17. Q: I rented an apartment and pay $1,000 for the security deposit. After three months from the day I moved out, I received a check from the landlord for the amount of only $100. The rest of the deposit, $900, was deducted to pay for the expenses on replacing new carpet and cleaning. How could it happen?
A: It depends on the condition of the apartment at the time you move out. Is it necessary to change the carpet? Is it possible to clean rather than replace? Do you completely clean the place? Sometimes, the landlord will use the deposit to replace the carpet or curtains. To prevent such an unpleasant incident from happening, you had better ask the landlord to inspect the apartment and then give you an inspection checklist when the landlord comes to pick up the keys. If the landlord does not show up, you should take photos or videotape the apartment for evidence to prove that there is no damage on the premises. If the landlord does not return the deposit for no reasonable grounds, you can either write the landlord for the collection or file a complaint against the landlord in the Small Claims Court.

18. Q: I just received from my landlord a letter, notifying me of a rent increase of 50% and asking me to quit the tenancy if I do not agree. Does the landlord has the right to do so?

A: Without the stipulation concerning the rent within the written lease agreement, the landlord may ask for any amount for the rent when the lease becomes mature, if the city you live does not prescribe the law about Rent Control. The landlord has the right to ask for any amount of the rent. You must move out even though you do agree on the rent. You can check with the City Hall in regard with the Rent Control. As to the commercial lease, there is no restriction on the rate of the rent.

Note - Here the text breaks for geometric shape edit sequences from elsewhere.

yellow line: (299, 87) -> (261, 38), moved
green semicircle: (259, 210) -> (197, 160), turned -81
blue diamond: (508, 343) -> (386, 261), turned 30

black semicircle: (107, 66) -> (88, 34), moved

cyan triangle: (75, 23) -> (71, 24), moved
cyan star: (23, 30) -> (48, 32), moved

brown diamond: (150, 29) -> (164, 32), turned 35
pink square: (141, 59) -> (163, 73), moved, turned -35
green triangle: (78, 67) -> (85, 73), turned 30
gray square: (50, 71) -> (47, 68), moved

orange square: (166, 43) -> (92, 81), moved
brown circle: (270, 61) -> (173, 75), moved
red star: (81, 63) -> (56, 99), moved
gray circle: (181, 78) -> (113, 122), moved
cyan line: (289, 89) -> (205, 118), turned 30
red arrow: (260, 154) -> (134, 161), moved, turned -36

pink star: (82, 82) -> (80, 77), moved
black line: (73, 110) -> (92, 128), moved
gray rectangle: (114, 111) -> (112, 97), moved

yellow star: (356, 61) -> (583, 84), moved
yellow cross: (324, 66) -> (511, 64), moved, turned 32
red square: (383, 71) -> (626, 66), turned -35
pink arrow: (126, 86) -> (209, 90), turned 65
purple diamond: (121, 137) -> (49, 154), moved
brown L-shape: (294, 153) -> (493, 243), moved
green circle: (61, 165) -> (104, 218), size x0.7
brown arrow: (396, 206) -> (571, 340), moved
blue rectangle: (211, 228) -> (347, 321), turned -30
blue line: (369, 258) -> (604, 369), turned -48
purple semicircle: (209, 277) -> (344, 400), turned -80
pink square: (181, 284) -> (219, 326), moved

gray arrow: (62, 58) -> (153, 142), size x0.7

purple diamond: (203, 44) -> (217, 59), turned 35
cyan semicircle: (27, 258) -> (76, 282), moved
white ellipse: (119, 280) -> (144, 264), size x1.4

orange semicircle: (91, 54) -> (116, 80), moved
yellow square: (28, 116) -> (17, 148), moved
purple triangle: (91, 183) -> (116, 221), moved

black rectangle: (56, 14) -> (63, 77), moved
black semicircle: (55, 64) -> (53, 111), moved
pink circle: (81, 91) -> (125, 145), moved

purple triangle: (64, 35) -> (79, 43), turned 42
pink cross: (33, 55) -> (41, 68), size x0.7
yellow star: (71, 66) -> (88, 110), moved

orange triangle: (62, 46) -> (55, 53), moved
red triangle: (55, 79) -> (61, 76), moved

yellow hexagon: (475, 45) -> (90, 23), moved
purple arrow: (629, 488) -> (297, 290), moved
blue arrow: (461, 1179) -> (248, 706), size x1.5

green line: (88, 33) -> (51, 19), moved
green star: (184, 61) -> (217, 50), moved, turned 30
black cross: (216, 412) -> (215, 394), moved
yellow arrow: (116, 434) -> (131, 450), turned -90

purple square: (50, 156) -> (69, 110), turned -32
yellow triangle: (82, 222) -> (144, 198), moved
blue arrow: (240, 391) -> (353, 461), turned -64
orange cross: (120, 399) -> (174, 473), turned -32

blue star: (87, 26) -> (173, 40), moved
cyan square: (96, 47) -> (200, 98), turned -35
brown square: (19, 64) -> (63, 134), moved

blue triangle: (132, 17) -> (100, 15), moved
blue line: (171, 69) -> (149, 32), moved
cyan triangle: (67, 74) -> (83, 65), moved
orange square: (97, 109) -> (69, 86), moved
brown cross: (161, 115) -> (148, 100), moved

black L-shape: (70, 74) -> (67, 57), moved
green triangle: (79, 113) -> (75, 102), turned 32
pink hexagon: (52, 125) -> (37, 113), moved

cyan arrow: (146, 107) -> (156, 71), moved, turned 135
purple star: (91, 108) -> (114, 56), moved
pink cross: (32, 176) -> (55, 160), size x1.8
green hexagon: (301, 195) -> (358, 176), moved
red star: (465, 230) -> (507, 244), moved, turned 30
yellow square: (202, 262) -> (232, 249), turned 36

19. Q: I signed with my landlord a five-year lease agreement, stipulating that the monthly rent is $1,500. The unit is used for a fashion store. Because the business has not been going well after the first three years, I have been unable to pay the rent for three months, planning to end the business and move out. Unfortunately, the landlord asks me to pay all the rents for the next three years. Are there any grounds for the landlord to make such a demand.

A: If there is a written lease agreement in effect, you breached the contract for not paying the rents unless the landlord seriously breached the contract before you did. The following examples are regarded as a Constructive Eviction: leasing the same premises to a third party, terminating the lease agreement in writing, not allowing you to use the premises, disconnecting the supplies of water and electricity, unsafe conditions, and failure to maintain and repair the premises. But if you unilaterally breach the contract before the landlord does, pursuant to the contract, you are demanded to pay the landlord the unpaid rents for the past three months, which is $4,500, all the rents for the period of time between the date you move out and the date the premises is leased out, and the rent difference if the new rent is different from the old rent. For example, if the landlord finds a new tenant after three months and receives $1,300 for the rent, you should pay the landlord $9,000 ($1,500 x 6 months), together with $6,000 ([$1,500 – $1,300] x 30 months). To avoid such a huge penalty fees, the best way for you is to find a new tenant soon; meanwhile, you should negotiate with the landlord by proposing a lump sum rent payments for 3 to 6 months and forfeiting the security deposit, so you will become free from the legally binding contract, saving you all the troubles in the future.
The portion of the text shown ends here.